Pół roku temu Tomasz Sekielski rozpoczął walkę z nadwagą. Dziennikarz wyznał, że przez lata próbował rozładowywać stres podjadaniem. W efekcie osiągnął wagę 185 kilogramów.
45-latek postanowił wreszcie zadbać o zdrowie, a postępy w odchudzaniu relacjonował na Instagramie. Tomek miał ambitny plan zrzucenia aż stu kilogramów. Zmienił dietę i zaczął regularnie ćwiczyć na basenie.
Przypomnijmy: Tomasz Sekielski relacjonuje walkę z nadwagą: "Czuję różnicę, zacząłem się sprawniej ruszać"
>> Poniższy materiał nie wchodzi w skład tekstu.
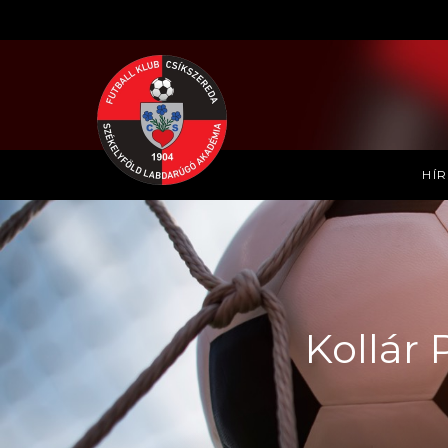
HÍ
Kollár 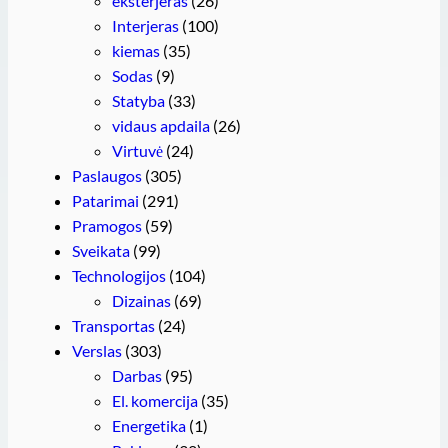
eksterjeras
(26)
Interjeras
(100)
kiemas
(35)
Sodas
(9)
Statyba
(33)
vidaus apdaila
(26)
Virtuvė
(24)
Paslaugos
(305)
Patarimai
(291)
Pramogos
(59)
Sveikata
(99)
Technologijos
(104)
Dizainas
(69)
Transportas
(24)
Verslas
(303)
Darbas
(95)
El. komercija
(35)
Energetika
(1)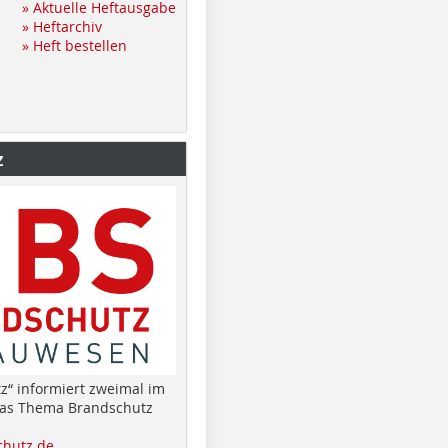
» Aktuelle Heftausgabe
» Heftarchiv
» Heft bestellen
z
z“ informiert zweimal im
das Thema Brandschutz
hutz.de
Niestety efekty nie były tak zadowalające, jak przewidywał. Sekielski postanowił więc sięgnąć po ostateczność i zdecydował się na operację zniejszenia żołądka.
Zobacz: Tomasz Sekielski poddał się operacji zmniejszenia żołądka. Pokazał nagranie ze szpitala (WIDEO)
Taki sam zabieg przeszedł swego czasu Mateusz "Big Boy" Borkowski z programu Gogglebox. Przed telewizorem. Mężczyzna ważył 244 kilogramy. Dzięki operacji schudł ponad 160 kilogramów. W rozmowie z Faktem Mateusz przekonuje, że operacja ma same zalety.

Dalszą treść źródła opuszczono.